When I read the Bari Weiss resignation letter, I knew (#DUH) that it represented an important development at The New York Times and, thus, in American journalism.

I thought that for legal reasons linked to the omnipresent newsroom reality called Slack — the software program that businesses use for in-house discussions, memos and chatter.

Please read the following comments from Weiss — in a letter to the publisher of the Times — and pretend that you are a lawyer who specializes in civil lawsuits claiming workplace discrimination and verbal violence.

My work and my character are openly demeaned on company-wide Slack channels where masthead editors regularly weigh in. There, some coworkers insist I need to be rooted out if this company is to be a truly “inclusive” one, while others post ax emojis next to my name. Still other New York Times employees publicly smear me as a liar and a bigot on Twitter with no fear that harassing me will be met with appropriate action. They never are.

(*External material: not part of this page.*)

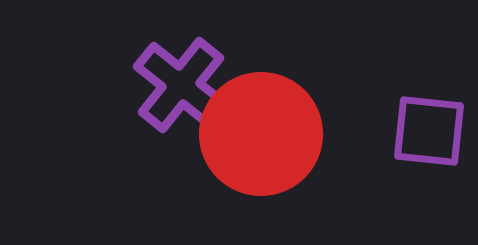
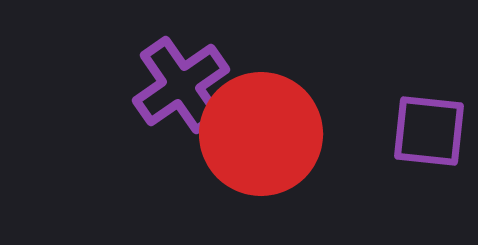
purple cross: rotated 16 degrees clockwise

There are terms for all of this: unlawful discrimination, hostile work environment, and constructive discharge. I’m no legal expert. But I know that this is wrong.

I do not understand how you have allowed this kind of behavior to go on inside your company in full view of the paper’s entire staff and the public.

If Weiss sues the Times, will her legal team — during the discovery process — be able to access those Slack files? How many posts did she save to back her case? Could Times leaders claim a right to privacy there, after years of doing coverage based on internal communications in other offices?

Big questions, but are they linked to religion — other than the Weiss claims that some of her colleagues kept asking why she was “writing about the Jews again”? Was there material here for a “Crossroads” podcast?